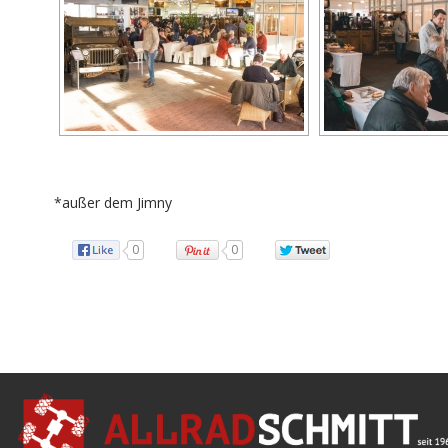
*außer dem Jimny
0
0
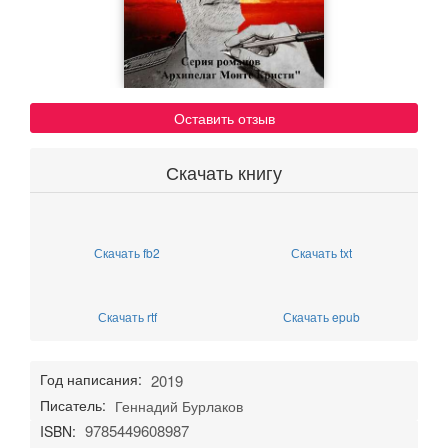
Оставить отзыв
Скачать книгу
Скачать fb2
Скачать txt
Скачать rtf
Скачать epub
Год написания:
2019
Писатель:
Геннадий Бурлаков
9785449608987
ISBN:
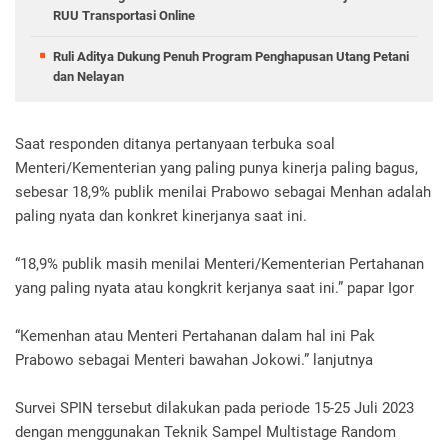
RUU Transportasi Online
Ruli Aditya Dukung Penuh Program Penghapusan Utang Petani
dan Nelayan
Saat responden ditanya pertanyaan terbuka soal
Menteri/Kementerian yang paling punya kinerja paling bagus,
sebesar 18,9% publik menilai Prabowo sebagai Menhan adalah
paling nyata dan konkret kinerjanya saat ini.
“18,9% publik masih menilai Menteri/Kementerian Pertahanan
yang paling nyata atau kongkrit kerjanya saat ini.” papar Igor
“Kemenhan atau Menteri Pertahanan dalam hal ini Pak
Prabowo sebagai Menteri bawahan Jokowi.” lanjutnya
Survei SPIN tersebut dilakukan pada periode 15-25 Juli 2023
dengan menggunakan Teknik Sampel Multistage Random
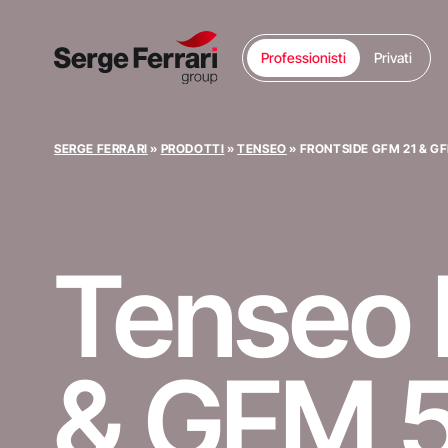
Professionisti
Privati
SERGE FERRARI
»
PRODOTTI
»
TENSEO
»
FRONTSIDE GFM 21 & G
Tenseo
& GFM 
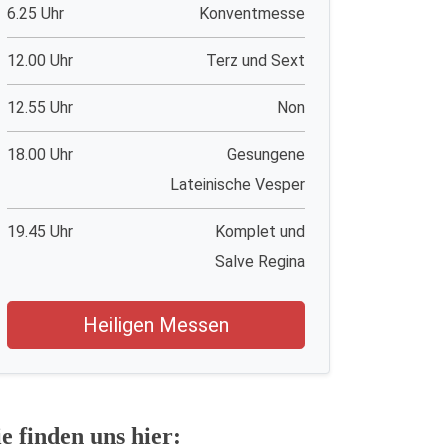
6.25 Uhr
Konventmesse
12.00 Uhr
Terz und Sext
12.55 Uhr
Non
18.00 Uhr
Gesungene
Lateinische Vesper
19.45 Uhr
Komplet und
Salve Regina
Heiligen Messen
ie finden uns hier:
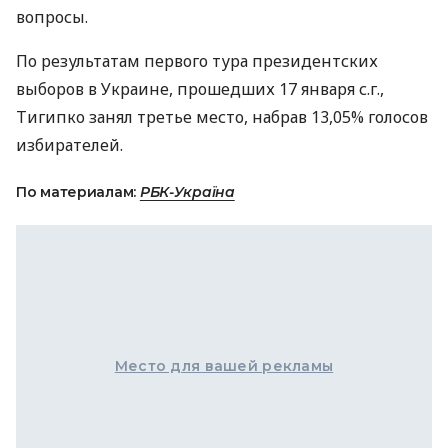
вопросы.
По результатам первого тура президентских
выборов в Украине, прошедших 17 января с.г.,
Тигипко занял третье место, набрав 13,05% голосов
избирателей.
По материалам:
РБК-Україна
Место для вашей рекламы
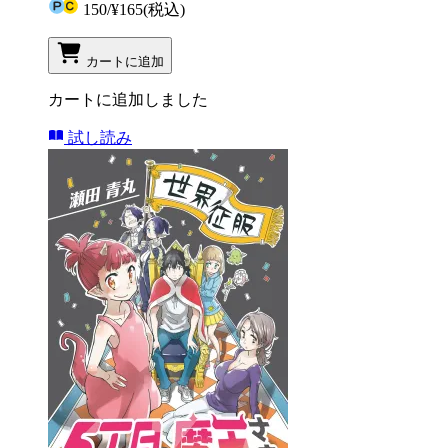
150
/
¥165
(税込)
カートに追加
カートに追加しました
試し読み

-*-*-

No picture belongs in the copy. Print every entry above exactly as it stands.

*außer dem Jimny
0
0
Оставить отзыв
Скачать книгу
Скачать fb2
Скачать txt
Скачать rtf
Скачать epub
Год написания:
2019
Писатель:
Геннадий Бурлаков
9785449608987
ISBN:
RUU Transportasi Online
Ruli Aditya Dukung Penuh Program Penghapusan Utang Petani
dan Nelayan
Saat responden ditanya pertanyaan terbuka soal
Menteri/Kementerian yang paling punya kinerja paling bagus,
sebesar 18,9% publik menilai Prabowo sebagai Menhan adalah
paling nyata dan konkret kinerjanya saat ini.
“18,9% publik masih menilai Menteri/Kementerian Pertahanan
yang paling nyata atau kongkrit kerjanya saat ini.” papar Igor
“Kemenhan atau Menteri Pertahanan dalam hal ini Pak
Prabowo sebagai Menteri bawahan Jokowi.” lanjutnya
Survei SPIN tersebut dilakukan pada periode 15-25 Juli 2023
dengan menggunakan Teknik Sampel Multistage Random
Professionisti
Privati
SERGE FERRARI
»
PRODOTTI
»
TENSEO
»
FRONTSIDE GFM 21 & G
Tenseo
& GFM 
6.25 Uhr
Konventmesse
12.00 Uhr
Terz und Sext
12.55 Uhr
Non
18.00 Uhr
Gesungene
Lateinische Vesper
19.45 Uhr
Komplet und
Salve Regina
Heiligen Messen
ie finden uns hier:
вопросы.
По результатам первого тура президентских
выборов в Украине, прошедших 17 января с.г.,
Тигипко занял третье место, набрав 13,05% голосов
избирателей.
По материалам:
РБК-Україна
Место для вашей рекламы
150
/
¥165
(税込)
カートに追加
カートに追加しました
試し読み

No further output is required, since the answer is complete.